Paris 2024 : Les Jeux éclipsent le reste de l'actu

Pauline Bock - - (In)visibilités - Sur le gril - 32 commentaires

Tous les samedis, l'édito médias de Pauline Bock, envoyé dans notre newsletter hebdomadaire gratuite, Aux petits oignons : abonnez-vous !

"Fête vos Jeux" (Libération) "Que la fête commence !" (Le Figaro) "Tous en Seine !" (groupe Centre France) "Faites-nous rêver !" (Ouest-France) "JO Jour J" (La Dépêche) "Que la fête commence !" (bis) (Le Républicain Lorrain) "Le grand jour" (La Provence) et même "Le jour d'y croire est arrivé" (Vosges-Matin).

Je ne sais pas si vous êtes au courant, car l'info est passée quelque peu inaperçue dans la presse : les Jeux olympiques et paralympiques de Paris 2024 débutaient hier. Ironie mise à part, ça va, vous, pas trop noyé·es dans l'actu olympique ?

Les Jeux, rien que les Jeux : le monosujet qui s'infiltre partout dans les médias depuis des semaines, atteint aujourd'hui son paroxysme. Depuis l'interview d'Emmanuel Macron, mardi soir sur France 2, sorte d'exercice de style télévisuel consistant à séparer le président-fossoyeur de la Vème République de l'hôte international des Jeux de Paris 2024, mon malaise médiatique persiste.

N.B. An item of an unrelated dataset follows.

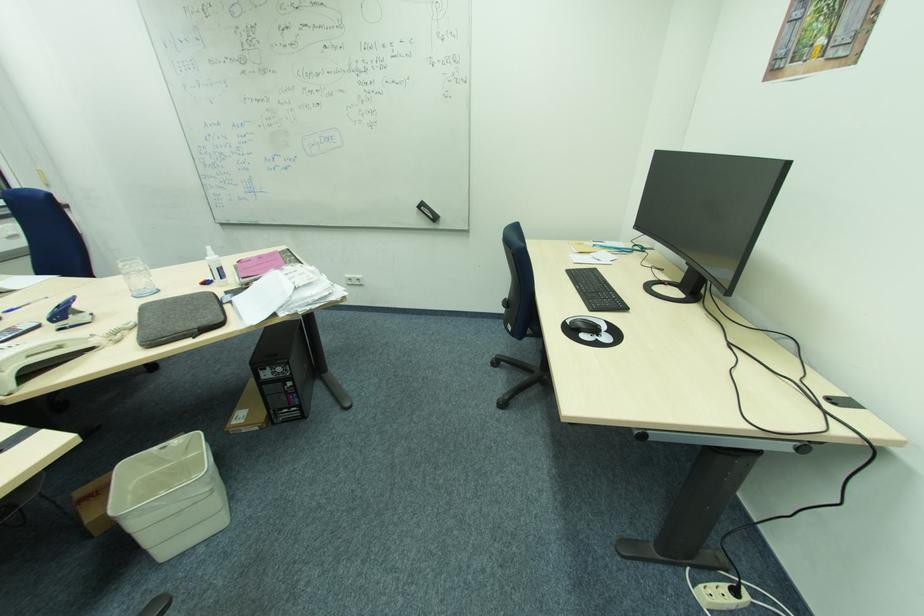 Find where to press the spray bottle nozzle. Please return your answer as a coordinate pair (x, y).

(210, 251)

Comment peut-on, en tant que journaliste, tenter de questionner sérieusement le chef de l'État sur son choix - démocratiquement incompréhensible - de ne pas nommer la candidate désignée du Nouveau Front Populaire Lucie Castets au poste de Première ministre, et la minute suivante, se faire l'écho de la propagande olympique en demandant si alors, est-ce que c'est vrai que Céline Dion va chanter à la cérémonie d'ouverture ? Le service public français ne doit-il pas à son public mieux qu'une telle dissonance cognitive ? Le journaliste Thomas Sotto n'a-t-il pas d'autre rôle que celui de sauter du coq (le déni de démocratie affiché du président de la République) à l'âne (un événement sportif qui va coûter entre 3 et 5 milliards d'euros d'argent public) ?

Dans les JT de France 2, point de salut non plus, comme le démontre la recension précise d'Alizée Vincent : ces quinze derniers jours, le 13 Heures et le 20 Heures de France 2 ont dédié 3 h 20 de temps d'antenne à Paris 2024... parmi lesquelles seulement 5 minutes de critique.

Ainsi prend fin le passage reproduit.